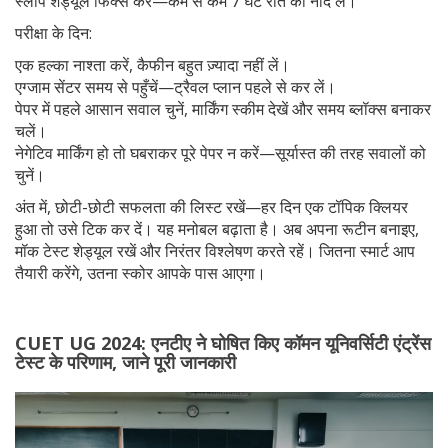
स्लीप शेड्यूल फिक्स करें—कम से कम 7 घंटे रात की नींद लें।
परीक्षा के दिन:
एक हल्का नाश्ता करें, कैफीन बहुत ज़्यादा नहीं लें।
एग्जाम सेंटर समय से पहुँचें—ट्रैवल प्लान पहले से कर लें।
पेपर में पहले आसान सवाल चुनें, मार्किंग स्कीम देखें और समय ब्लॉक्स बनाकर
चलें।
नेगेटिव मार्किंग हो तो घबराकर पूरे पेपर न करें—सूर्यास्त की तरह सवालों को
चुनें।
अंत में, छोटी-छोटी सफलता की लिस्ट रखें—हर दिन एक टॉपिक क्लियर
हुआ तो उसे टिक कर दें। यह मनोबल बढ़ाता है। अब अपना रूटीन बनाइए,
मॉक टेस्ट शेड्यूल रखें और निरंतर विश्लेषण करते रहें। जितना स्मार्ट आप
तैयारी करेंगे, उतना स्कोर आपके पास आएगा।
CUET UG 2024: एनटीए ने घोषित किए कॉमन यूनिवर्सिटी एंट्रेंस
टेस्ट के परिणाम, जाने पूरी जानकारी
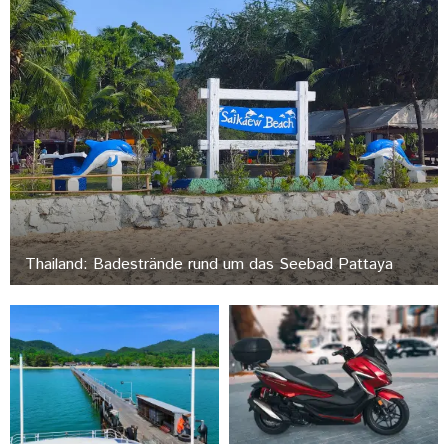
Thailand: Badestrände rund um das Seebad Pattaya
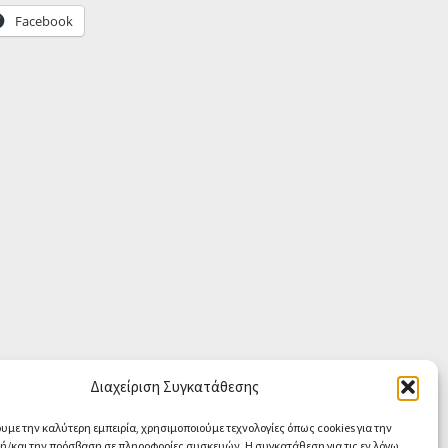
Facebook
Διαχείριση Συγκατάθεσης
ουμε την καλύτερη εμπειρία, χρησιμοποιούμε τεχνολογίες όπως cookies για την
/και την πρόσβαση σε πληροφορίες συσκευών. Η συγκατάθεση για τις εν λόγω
* * *
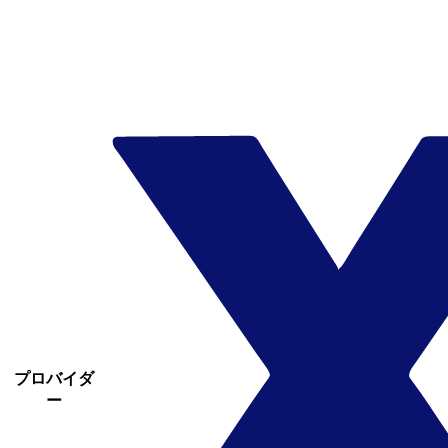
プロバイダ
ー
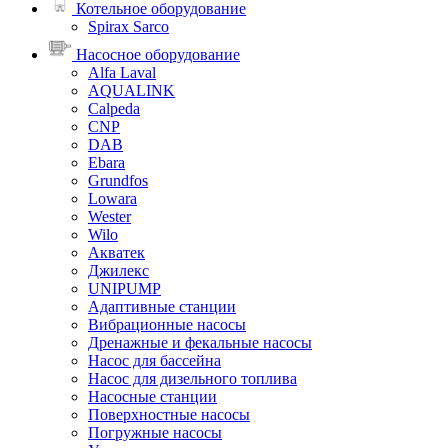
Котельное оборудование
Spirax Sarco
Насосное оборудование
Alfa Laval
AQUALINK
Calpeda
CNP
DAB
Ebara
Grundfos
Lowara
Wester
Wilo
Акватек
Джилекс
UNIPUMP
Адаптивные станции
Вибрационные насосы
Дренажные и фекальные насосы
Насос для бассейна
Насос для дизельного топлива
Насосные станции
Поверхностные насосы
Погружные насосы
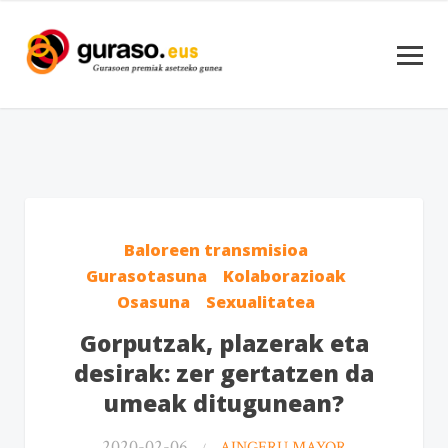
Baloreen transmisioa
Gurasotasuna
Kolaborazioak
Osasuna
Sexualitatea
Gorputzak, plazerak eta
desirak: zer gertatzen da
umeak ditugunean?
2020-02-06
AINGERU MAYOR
---
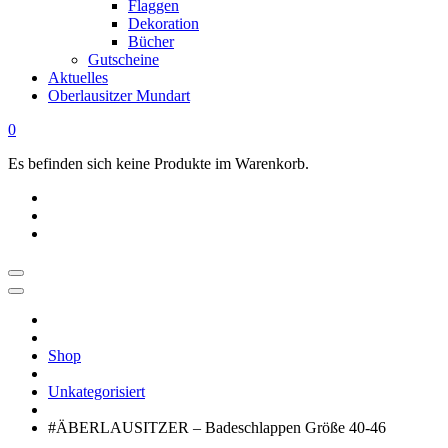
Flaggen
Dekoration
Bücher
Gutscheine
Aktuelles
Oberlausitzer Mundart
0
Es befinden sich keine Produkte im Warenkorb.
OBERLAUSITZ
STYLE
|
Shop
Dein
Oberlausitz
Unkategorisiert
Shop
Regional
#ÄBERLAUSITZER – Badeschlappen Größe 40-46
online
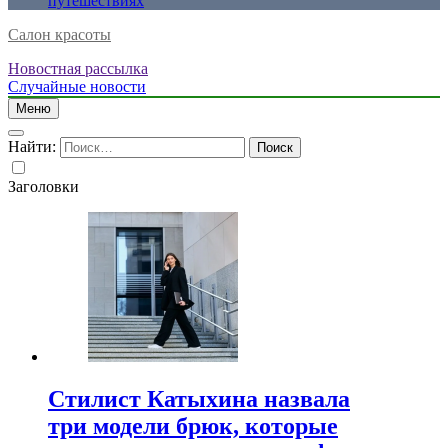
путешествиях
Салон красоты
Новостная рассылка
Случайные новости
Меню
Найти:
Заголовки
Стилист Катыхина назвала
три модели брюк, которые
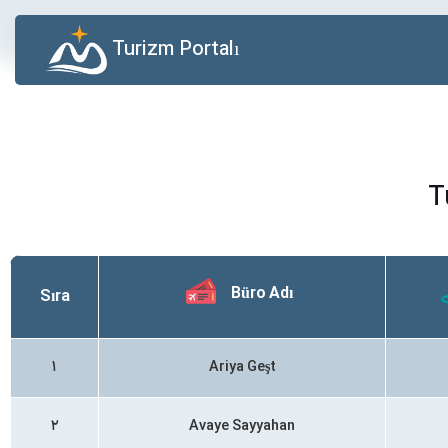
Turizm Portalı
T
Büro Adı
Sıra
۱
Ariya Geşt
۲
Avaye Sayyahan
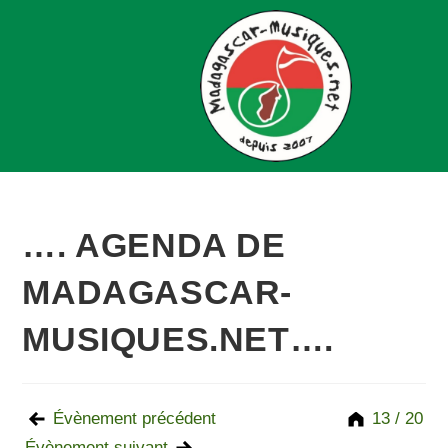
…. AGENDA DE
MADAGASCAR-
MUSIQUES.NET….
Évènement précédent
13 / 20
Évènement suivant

What you will do |
Search the material for "станции" and copy each matching line.

Written reply |
Адаптивные станции
Насосные станции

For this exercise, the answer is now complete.